November 21, 2004
IN THE confrontation over Iran's nuclear ambitions, Tehran has managed to outmaneuver the United States in its push for international sanctions against the Islamic republic.
That's not surprising.
The hard-liners in the Bush administration consider Iran a threat to be dealt with on their terms and theirs alone. That myopic view has kept the United States on the sidelines while Britain, France and Germany negotiated a freeze on a crucial aspect of Iran's nuclear program. With Tehran agreeing to temporarily suspend uranium enrichment last week, an attempt to bring Iran before the U.N. Security Council would have few supporters.
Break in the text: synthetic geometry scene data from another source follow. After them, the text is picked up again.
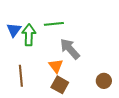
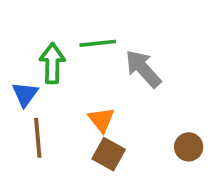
blue triangle: (14, 30) -> (25, 94), moved
gray arrow: (70, 49) -> (143, 69), moved

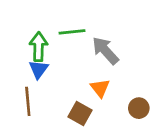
blue triangle: (25, 94) -> (39, 69), moved
orange triangle: (101, 120) -> (100, 88), moved

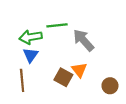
green arrow: (39, 47) -> (31, 37), turned -100
brown square: (80, 113) -> (63, 77), moved

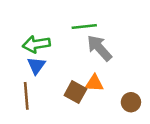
green line: (57, 25) -> (84, 26), moved
orange triangle: (79, 70) -> (94, 83), turned -49

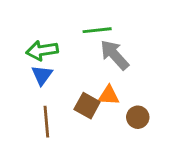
brown line: (26, 96) -> (46, 122), moved
brown circle: (131, 102) -> (138, 117), moved

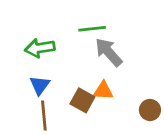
blue triangle: (42, 75) -> (40, 85), moved
brown circle: (138, 117) -> (150, 110), moved

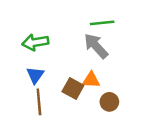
green line: (92, 29) -> (102, 23), moved
brown circle: (150, 110) -> (109, 102), moved

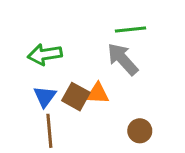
orange triangle: (91, 80) -> (98, 93), moved
brown square: (73, 89) -> (76, 97), moved

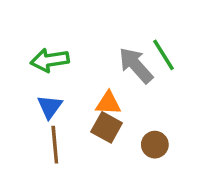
green line: (130, 30) -> (163, 55), moved, turned 64
brown square: (76, 97) -> (107, 127), moved

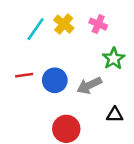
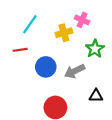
yellow cross: (64, 24) -> (64, 33), moved, turned 35
red line: (24, 75) -> (20, 50), moved

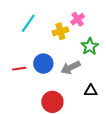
pink cross: (82, 20) -> (78, 19), turned 32
red line: (20, 50) -> (19, 69), moved

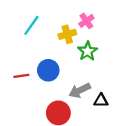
green star: (90, 46) -> (88, 51), moved
gray arrow: (71, 68) -> (80, 90), moved

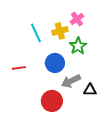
cyan line: (31, 25) -> (36, 33), moved, turned -60
blue circle: (48, 70) -> (55, 63), moved

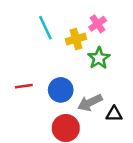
cyan line: (36, 33) -> (45, 28), moved
blue circle: (55, 63) -> (61, 90), moved

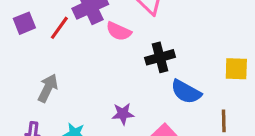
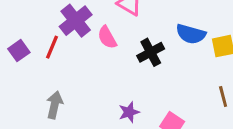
pink semicircle: (119, 31) -> (107, 37), turned 50
blue semicircle: (186, 92) -> (191, 34), moved

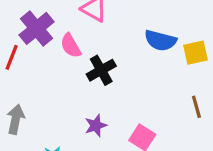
black cross: (151, 52) -> (101, 70), moved

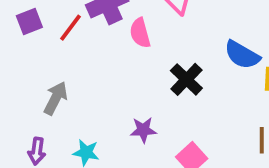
black cross: (101, 70) -> (186, 79), moved, turned -32

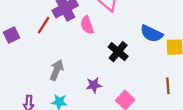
purple square: (29, 21) -> (12, 35), moved
gray arrow: (56, 98) -> (57, 70), moved

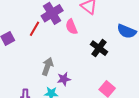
purple star: (94, 85) -> (64, 79), moved

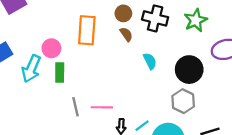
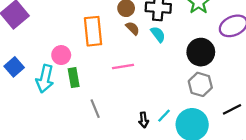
cyan semicircle: (150, 61) -> (158, 34), moved
pink line: (102, 107) -> (123, 66), moved

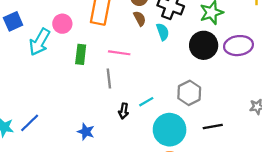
black circle: (201, 52) -> (204, 45), moved
green rectangle: (74, 78) -> (81, 54), moved
gray line: (95, 109) -> (109, 79), moved
cyan line: (164, 116) -> (146, 102), moved

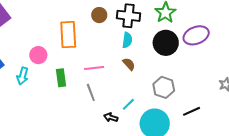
brown semicircle: (140, 18) -> (129, 64), moved
cyan semicircle: (163, 32) -> (127, 40), turned 42
cyan arrow: (40, 42) -> (23, 76), size x0.7
black arrow: (124, 111) -> (111, 117), turned 112

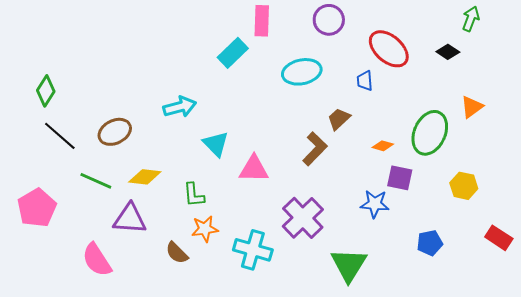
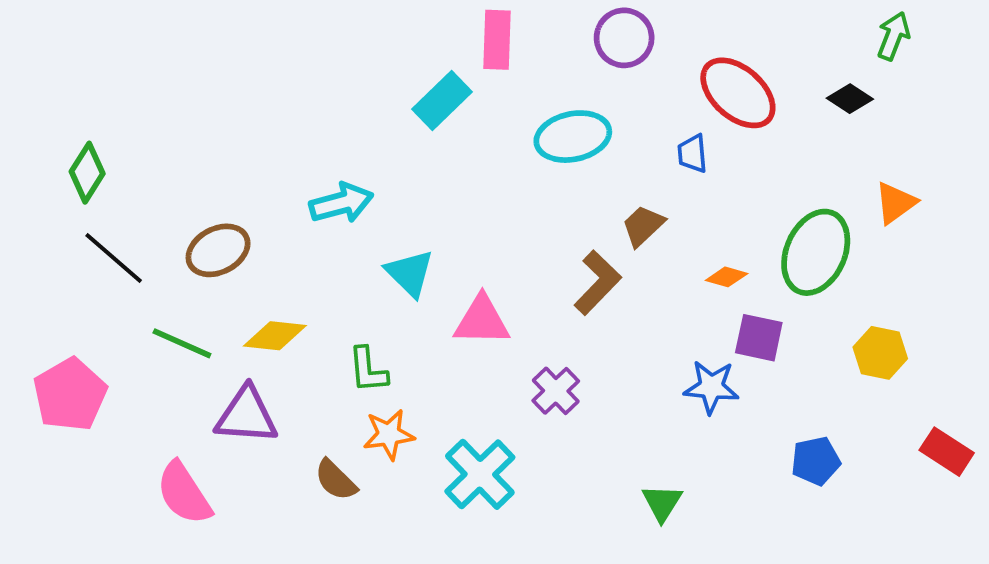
purple cross: (303, 218) -> (556, 391), moved, size x0.6
cyan cross: (253, 250) -> (480, 474), turned 30
green triangle: (349, 265) -> (662, 503), size x0.6

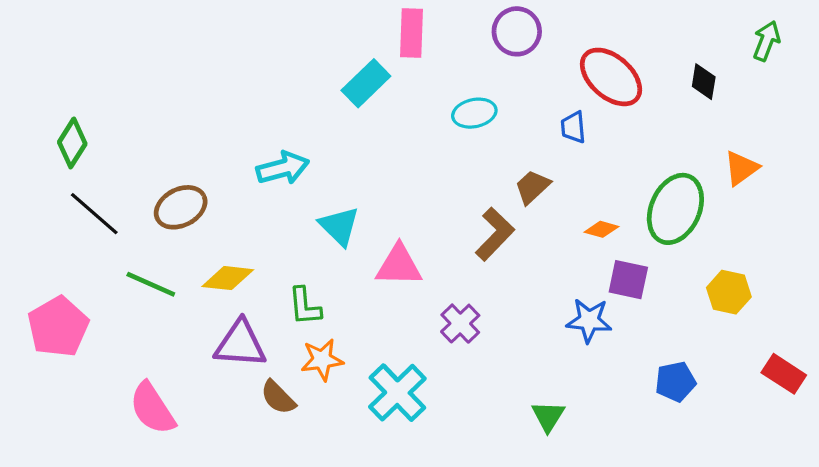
green arrow: (894, 36) -> (767, 41), moved
black diamond: (850, 99) -> (704, 82), turned 66
cyan ellipse: (573, 137) -> (474, 113), size x0.7
purple triangle: (246, 415) -> (240, 344), moved

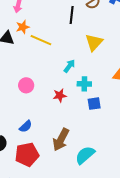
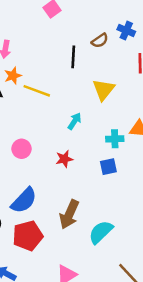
cyan cross: (84, 84) -> (115, 139), moved
blue semicircle: (26, 126) -> (24, 200), size x1.6

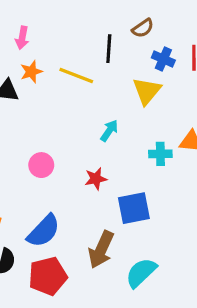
blue cross: (126, 30) -> (163, 59), moved
yellow line: (37, 91) -> (76, 76), moved
blue square: (108, 167) -> (134, 208), moved, size x1.5

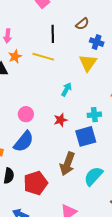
black line: (109, 49) -> (53, 34), moved
cyan cross: (160, 154) -> (94, 115), moved
blue semicircle: (44, 231) -> (24, 142), moved

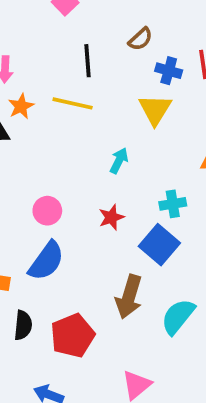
blue square: (86, 136) -> (159, 245), turned -30

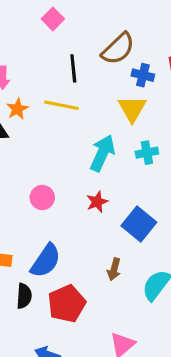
brown semicircle: (140, 39) -> (118, 49), size x1.6
cyan arrow: (119, 161) -> (102, 153), size x1.6
cyan cross: (173, 204) -> (147, 153), moved
blue semicircle: (46, 261) -> (46, 261), moved
brown arrow: (129, 297) -> (114, 269), size x0.6

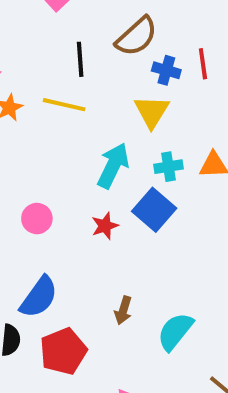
blue square: (139, 224) -> (154, 210), moved

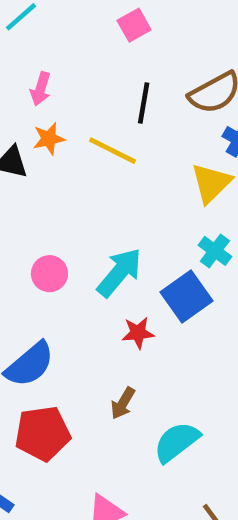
cyan arrow: (113, 166) -> (119, 272), moved
cyan cross: (168, 167) -> (215, 251), turned 32
red star: (105, 226) -> (138, 333), moved

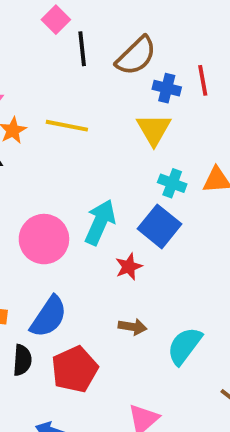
black line: (144, 103) -> (82, 49), moved
pink circle: (49, 274) -> (44, 239), size x1.6
brown arrow: (123, 403) -> (132, 327), turned -96

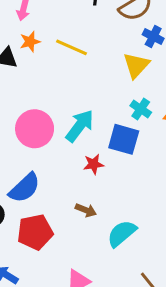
blue square: (160, 226) -> (124, 139), turned -36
That hasn't kept the Bush administration from raising the alarm about Iran's true intentions: building an atomic bomb and finding a way to launch it. Iran has indeed been duplicitous about its nuclear ambitions. The same Europeans who negotiated this recent deal learned that the hard way last year, when a similar agreement fell apart with the disclosure that Tehran had misled negotiators about its enrichment of uranium, a process both necessary to generate electric power and critical to the development of nuclear weapons.
But the Bush administration has no realistic deterrent to offer here. Its position allows for resolution of the Iranian problem by only two means: bombing Iranian nuclear facilities or regime change. Both are unacceptable. Given the White House's mess in Iraq and the unreliability of U.S. intelligence, dealing militarily with Iran is out of the question. That leaves the European deal which offers Iran economic incentives to suspend its enrichment of uranium, although it doesn't preclude Tehran from resuming it later.
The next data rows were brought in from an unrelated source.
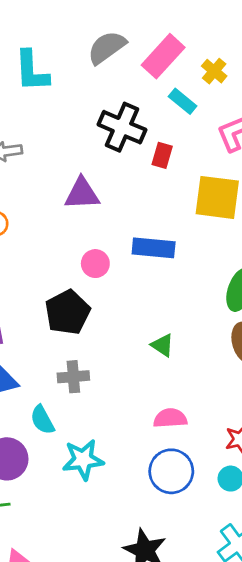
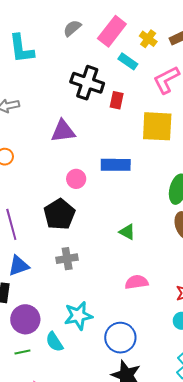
gray semicircle: (107, 47) -> (72, 28), size x0.7
cyan semicircle: (42, 420) -> (54, 342), moved
blue circle: (171, 471) -> (120, 338), moved

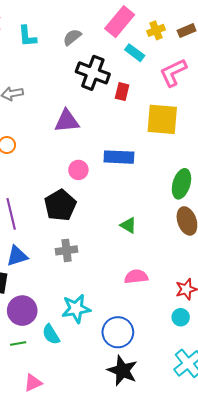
gray semicircle: (72, 28) -> (72, 37), moved
yellow cross: (148, 39) -> (156, 30), turned 30
cyan L-shape: (21, 49) -> (27, 36), size x0.7

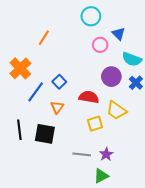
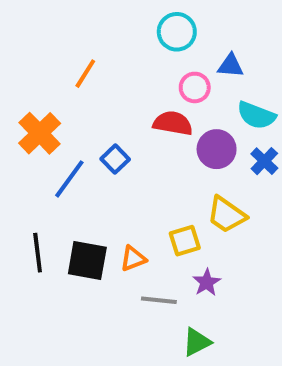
blue triangle: (119, 34) -> (230, 66), turned -40
red semicircle: (89, 97) -> (173, 123), moved
orange triangle: (57, 107) -> (133, 259), moved, turned 32
purple star: (106, 154) -> (207, 282), moved

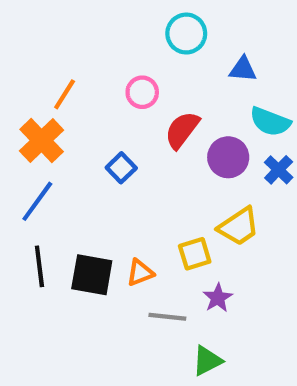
orange line: (85, 74) -> (65, 94), moved
pink circle: (195, 87) -> (142, 92), moved
red semicircle: (173, 123) -> (182, 130), turned -63
blue line: (69, 179) -> (37, 201), moved
yellow trapezoid: (227, 215) -> (239, 226), turned -69

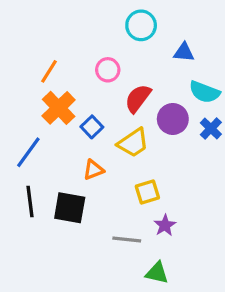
orange cross: (42, 140) -> (59, 108), moved
yellow trapezoid: (239, 226) -> (133, 143), moved
orange triangle: (140, 273) -> (93, 170), moved
green triangle: (207, 361) -> (157, 273), turned 40

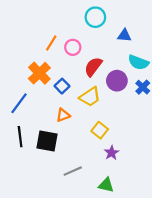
orange line: (49, 71) -> (51, 43), moved
yellow square: (147, 192) -> (100, 130), turned -35
gray line: (127, 240) -> (73, 171), moved, turned -30

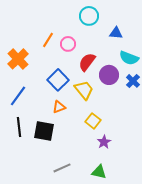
orange cross: (39, 73) -> (18, 59), moved
blue square: (62, 86) -> (58, 80), size x1.5
yellow trapezoid: (90, 97) -> (84, 90), turned -95
gray line: (73, 171) -> (62, 168), moved

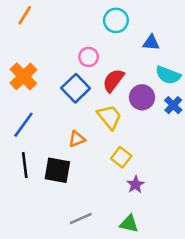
orange line: (48, 40) -> (25, 15), moved
blue square: (58, 80) -> (76, 88), moved

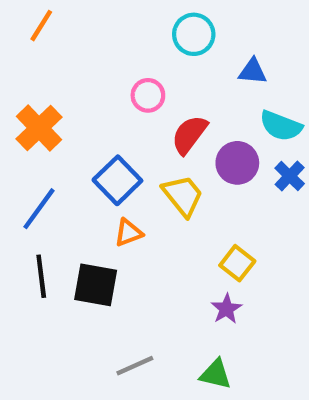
blue square: (76, 88) -> (117, 180), moved
yellow square: (121, 157) -> (237, 263), moved

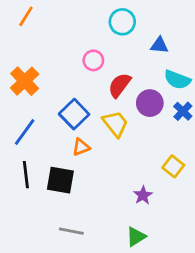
yellow square: (237, 263) -> (173, 166), moved
gray line: (135, 366) -> (71, 231), moved, turned 35
green triangle: (216, 374) -> (136, 237), turned -45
United Nations nuclear inspectors also said last week that they found no new evidence of a clandestine nuclear program in Iran. That finding leaves Iran in a strong position to defend itself against any threat of international sanctions. Tehran's recent oil and natural gas deals with Russia and China also insulate it from any action.
The deal struck with the Europeans is the international community's best hedge against Iran parlaying its nuclear interest into a bomb if -- and it's a big if -- Tehran holds up its end of the bargain. An agreement in hand doesn't mean the work of policing Iran is over. Far from it. Inspectors for the International Atomic Energy Agency have said publicly that they can't definitively prove that Iran's covert activities are over. And recent reports from a Paris-based Iranian opposition group suggest otherwise.
The Europeans must move forward with their deal, but cautiously. Iran's behavior in the past demands a rigorous, consistent verification system. At the first sign that the Iranians haven't lived up to their end of the deal, inspectors should blow the whistle on them. Then, the United States would have ample evidence to demand a tough response from the international community.